Sep 30, 2007, 11:29 AM
Post #9 of 74
Here's a note on dating people from your own program.
Re: [pongo] MFA & Relationships
I had the experience of meeting a guy when I was doing my MA, dating for a year and a half, and even getting engaged. Then, it didn't work out, which was a total nightmare. Granted, we had a pretty tumultuous relationship anyway, but...
If you date someone from your program, you have the added pressure of seeing the person multiple days a week in class, and likely sharing the same group of friends. Then, I think it is difficult to avoid situations of competition, especially if one or both of you have inflated egos, which--let's face it--is common among grad students of any discipline.
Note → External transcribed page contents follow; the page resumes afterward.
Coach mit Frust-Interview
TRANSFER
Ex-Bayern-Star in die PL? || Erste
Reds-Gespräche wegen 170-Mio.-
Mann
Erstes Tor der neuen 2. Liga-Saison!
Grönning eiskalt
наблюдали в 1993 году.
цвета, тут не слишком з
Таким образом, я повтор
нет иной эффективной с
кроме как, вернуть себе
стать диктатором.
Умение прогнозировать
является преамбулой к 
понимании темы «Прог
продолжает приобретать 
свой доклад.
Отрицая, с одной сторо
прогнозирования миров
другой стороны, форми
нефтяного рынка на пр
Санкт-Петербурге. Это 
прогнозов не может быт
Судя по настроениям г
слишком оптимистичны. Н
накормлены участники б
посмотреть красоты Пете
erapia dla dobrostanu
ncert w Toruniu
Finally, you have to face the fact that, if you have a fight or "problems" of any kind, then everyone else in your department is going to know about it, and people inevitably form opinions and often take sides.
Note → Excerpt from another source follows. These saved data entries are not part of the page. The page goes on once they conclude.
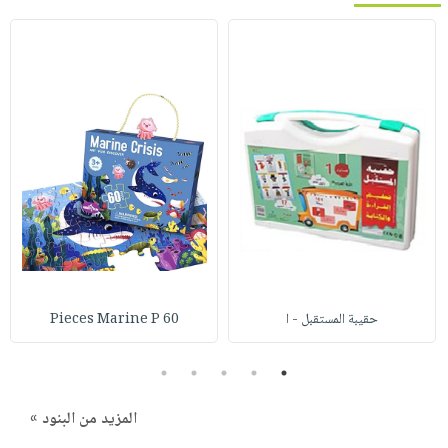
حقيبة المستقبل - ا
60 Pieces Marine P
5
4
3
2
1
المزيد من البنود »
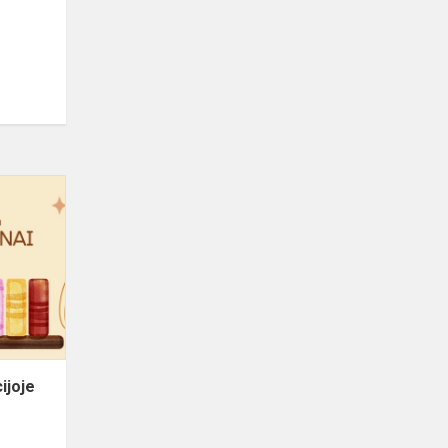
ijoje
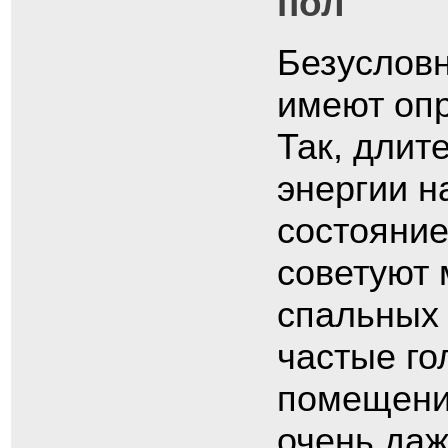
пол
Безусловн
имеют опр
Так, длит
энергии н
состояние
советуют 
спальных 
частые го
помещения
очень даж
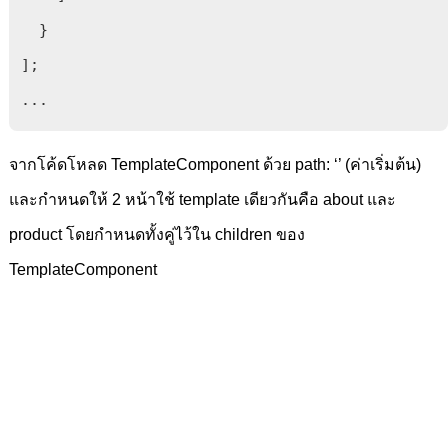
  }

];

...
จากโค้ดโหลด TemplateComponent ด้วย path: ‘’ (ค่าเริ่มต้น)
และกำหนดให้ 2 หน้าใช้ template เดียวกันคือ about และ
product โดยกำหนดทั้งคู่ไว้ใน children ของ
TemplateComponent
Still, it's pretty rewarding to be in a relationship with someone who shares your interests and passion for writing and intellectual development. But it might be better to pick up somebody from a different department, I don't know.
And then, if you end up with someone from the "Suit world" that has no interest in writing and literature, that individual might have difficulty fitting in with your MFA friends. That could especially be a problem if this person moves with you to the place where you are studying, and doesn't have any friends of his or her own in that location. He or she might also come to resent the fact that you don't have to appear at work at 9am and sit in a cubicle until 5:00, and that you seem to have more fun than most Suits do.